Духовенство предпочитало десятину, предвидя весьма верно, что жалованье, которое перепадет ему от казны, будет соразмерно его действительным потребностям. Оно представляло себя собственником, обладавшим десятиной с незапамятных времен и в силу постоянных дарственных актов, и сильно напирало на часто повторяемый довод о продолжительности обладания, тогда как этот довод ровно ничего не доказывал: им легко было бы подтвердить и узаконить всякое продолжительное злоупотребление. Духовенству ответили, что десятина есть не имущество, а только пользование, что она не может передаваться и не имеет главнейших отличительных черт имущества, что она очевидно составляет просто подать, налагаемую в пользу духовенства, и что государство обязывается заменить эту подать другой. Духовенство возмутилось мыслью получать жалованье и заявило сильнейшее неудовольствие, а Мирабо, великий мастер решительных и метких ударов разумными доводами, приправленными иронией, ответил перебивавшим его членам, что ему известны только три способа существования в обществе: воровать, нищенствовать или получать жалованье.

Духовенство почувствовало, что лучше отказаться от того, чего оно более не в состоянии защищать. Приходские священники в особенности, зная, что могут только выиграть от духа справедливости, господствовавшего в собрании, и что нападение главным образом направлено против чрезмерной роскоши прелатов, отступились первыми. Итак, была постановлена отмена десятин, с условием, что государство примет на себя расходы по вероисповеданию, но до поры до времени десятина будет взиматься. Эта оговорка, прибавленная из деликатности, оказалась, правду сказать, лишней: народ больше не стал платить, впрочем, не хотел уже платить и до декрета, и когда собрание отменило феодальные порядки, они на деле были уже свергнуты.

Все статьи были 13 августа поднесены королю, который принял титул восстановителя французской свободы и присутствовал при молебствии с президентом по правую руку и всеми депутатами за собою.

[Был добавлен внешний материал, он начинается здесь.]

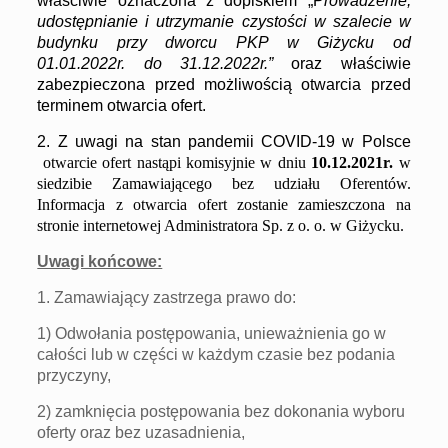
właściwie oznaczona z dopiskiem „
P
rowadzenie,
udostępnianie i utrzymanie czystości w szalecie w
budynku przy dworcu PKP
w Giżycku
od
01.
0
1.20
2
2
r.
do
31.1
2
.20
2
2
r.
”
oraz właściwie
zabezpieczona przed możliwością otwarcia
przed
terminem otwarcia ofert.
2.
Z
uwagi na stan pandemii COVID-19 w Polsce
otwarcie ofert nastąpi komisyjnie w dniu
10
.12.202
1
r.
w
siedzibie Zamawiającego bez udziału Oferentów.
Informacja z otwarcia ofert zostanie zamieszczona na
stronie internetowej
Administratora Sp. z o. o.
w Giżycku.
Uwagi końcowe:
1. Zamawiający zastrzega prawo do:
1) Odwołania postępowania, unieważnienia go w
całości lub w części w każdym czasie bez podania
przyczyny,
2) zamknięcia postępowania bez dokonania wyboru
oferty oraz bez uzasadnienia,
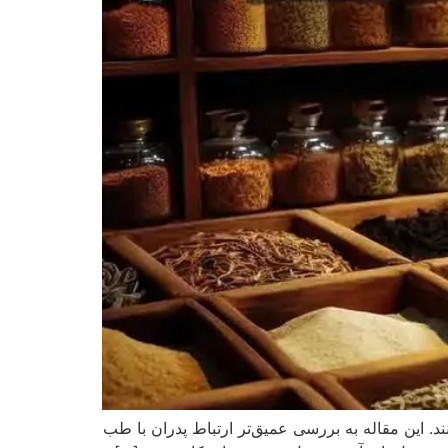
. این مقاله به بررسی عمیق‌تر ارتباط پدران با طب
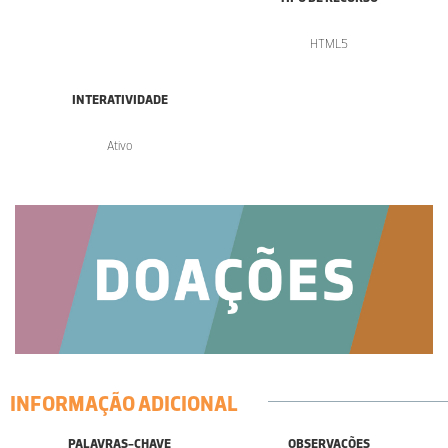
HTML5
INTERATIVIDADE
Ativo
INFORMAÇÃO ADICIONAL
PALAVRAS-CHAVE
OBSERVAÇÕES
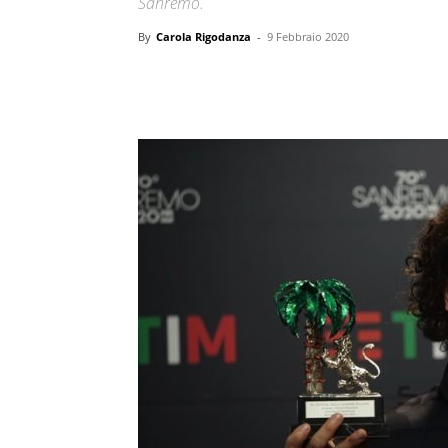
Sanremo.
By
Carola Rigodanza
-
9 Febbraio 2020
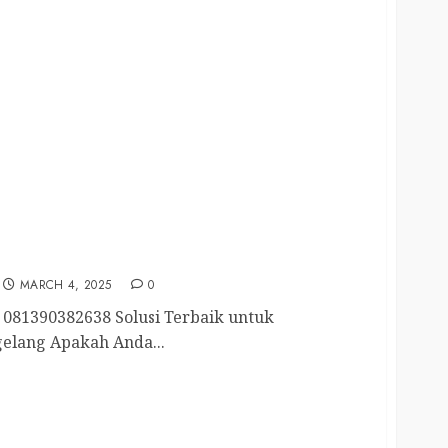
elang Utara 081390382638
MARCH 4, 2025
0
081390382638 Solusi Terbaik untuk
elang Apakah Anda...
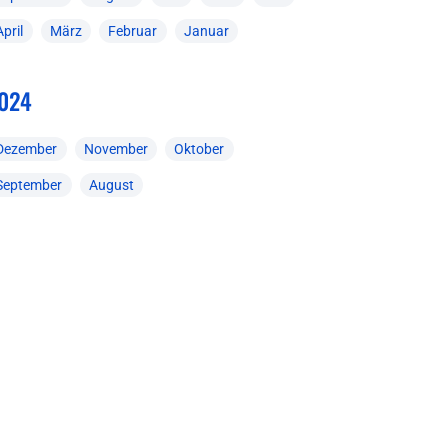
April
März
Februar
Januar
024
Dezember
November
Oktober
September
August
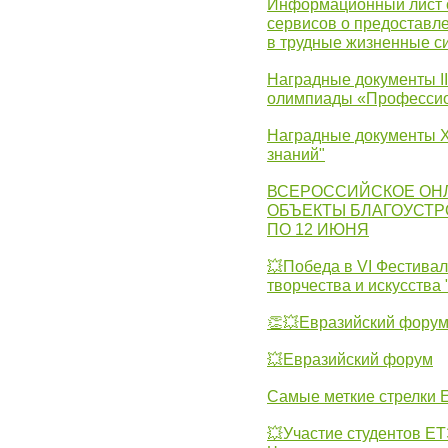
Информационный лист с
сервисов о предоставл
в трудные жизненные с
Наградные документы I
олимпиады «Профессио
Наградные документы X
знаний"
ВСЕРОССИЙСКОЕ ОН
ОБЪЕКТЫ БЛАГОУСТР
ПО 12 ИЮНЯ
💥Победа в VI Фестивал
творчества и искусства
👏💥Евразийский фору
💥Евразийский форум
Самые меткие стрелки Е
💥Участие студентов Е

Таким образом совершилась самая важная реформа революции. Собрание продемонстрировало столько же силы, сколько и умеренности. К несчастью, народ никогда не умеет с умеренностью вступить в пользование своими правами. По всей Франции были совершены ужасные жестокости. Усадьбы продолжали пылать, поля наводнились охотниками, спешившими воспользоваться новыми правами. Люди рассыпались по полям, дотоле служившим исключительно для увеселения их притеснителей, и совершали страшные опустошения. Происходило много бесчинств и несчастных случаев.

Седьмого августа министры снова явились в собрание с докладом о состоянии государства. Хранитель печати заявил о вспыхнувших беспорядках; Неккер разоблачил плачевное состояние финансов. Собрание приняло этот двойной доклад печально, но не уныло. Десятого числа оно издало декрет касательно общественного спокойствия, поручавший муниципалитетам наблюдать за сохранением порядка и разгонять всякие мятежные сборища.

Простых возмутителей предписывалось выдавать судам, а тех, кто распускал тревожные слухи, сочинял ложные приказы или возбуждал насильственные действия, – заключать в тюрьму, а дело о них препровождать собранию, чтобы таким образом добраться до источников смут. Национальная милиция и регулярные войска отдавались в распоряжение муниципалитетов и должны были присягать на верность нации, королю и закону. Эта присяга была впоследствии названа гражданской.

Доклад Неккера о финансах оказался крайне тревожного свойства. Потребность в субсидиях заставила прибегнуть к созыву Национального собрания. Собрание это, едва сошлось, вступило в борьбу с властью и, думая только о неотложной необходимости установить гарантии, не позаботилось об обеспечении государственных доходов. Пока Байи, на которого было возложено попечение о продовольствовании столицы, проводил время в жестокой нравственной пытке, Неккер, мучимый менее неотложными, но несравненно более обширными потребностями, поглощенный сложными вычислениями, снедаемый тысячей забот, прилагал все старания, чтобы облегчить общественную нужду, и, сам думая только о финансовых вопросах, не постигал, как собрание могло думать только о политических. И Неккер, и собрание, озабоченные исключительно каждый одним предметом, вовсе не видели других. Впрочем, если опасения Неккера оправдывались настоящей нуждой, то спокойствие собрания оправдывалось возвышенностью его взглядов: обнимая взором всю Францию и ее будущность, оно не хотело верить в то, чтобы это богатое государство, хоть ненадолго и запуталось, могло быть обречено на вечную несостоятельность.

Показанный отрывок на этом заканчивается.